In 2013, many marketers were quick to dismiss traditional media, declaring print dead. But print is seeing a resurgence. According to a study by Folio, double the amount of magazines were launched in 2014 as in 2013.
Print is taking a lead from the newer forms of media by ensuring it’s fresh, new, and most importantly, relevant to today’s audience. You may have noticed that some of your favourite titles have had an image refresh or rebrand, and have expanded to include digital and social content, whilst still keeping some content exclusive to those who pick up the print edition.
And hop on any tube in London on a busy weekday morning, and you’ll see as many commuters reading the Metro or a magazine as there are glued to their smartphones.
Print is as vital as the strong cup of coffee that kick-starts your morning routine.
Lunch – Digital Media
Sneak into any office at 12pm and you’ll find hundreds of members of staff eating whilst scrolling through their favourite blogs: Mashable, Buzzfeed, Vice, Gawker, Jezebel, the Huffington Post to name a few.
The appeal of digital media is no
t hard to understand, as it offers highly visual, shareable content that mixes ingredients such as video, news, jokes and quality long-form reporting. And there’s so much choice; there are over 31 million bloggers in the US alone, with the number growing daily.
Of course, with so much content out there, it’s important to find and produce high quality material that offers a unique insight or expert advice into a topic. It’s the difference between buying a packaged sandwich for lunch, or bringing in a homemade baguette stuffed with tasty things.

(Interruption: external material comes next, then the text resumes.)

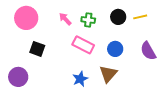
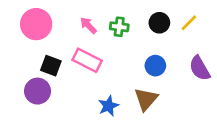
yellow line: (140, 17) -> (189, 23), turned -32
pink rectangle: (83, 45) -> (87, 60), moved
purple circle: (18, 77) -> (37, 91), moved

Like a sandwich and cheeky chocolate bar, digital media offers the perfect balance of substance and fun to keep you going through the day.
Dinner – Social Media
Social media used to be referred to as ‘snackable content’, due to its short, snappy nature that allows for uses to ingest a bite-size piece of news, information or opinion. But social media is now offering the bulk of news for many users, both young and old; the Telegraph reports that creating a customised news feed is the primary use of Twitter for 40% of active Twitter users, and a Pew Research study found that over 1/3 of young people get their news from social media. It’s also the perfect place to research brands and products, with another 40% of consumers making a purchase after posting about it on Twitter, Facebook or Pinterest.
Of course, there are lots of pictures of cats wearing hats, but social media really thrives when it comes to breaking news, with hundreds of different eye witness accounts joining together, often under a hashtag, to build a whole picture of an event regardless of where you might be in the world. For example, Twitter was the only place to go for up-to-date news on the rioting in Ferguson, America, by following #Ferguson.
Social platforms are the sushi of media – popular, trendy, quick and easy to eat, but also satisfying.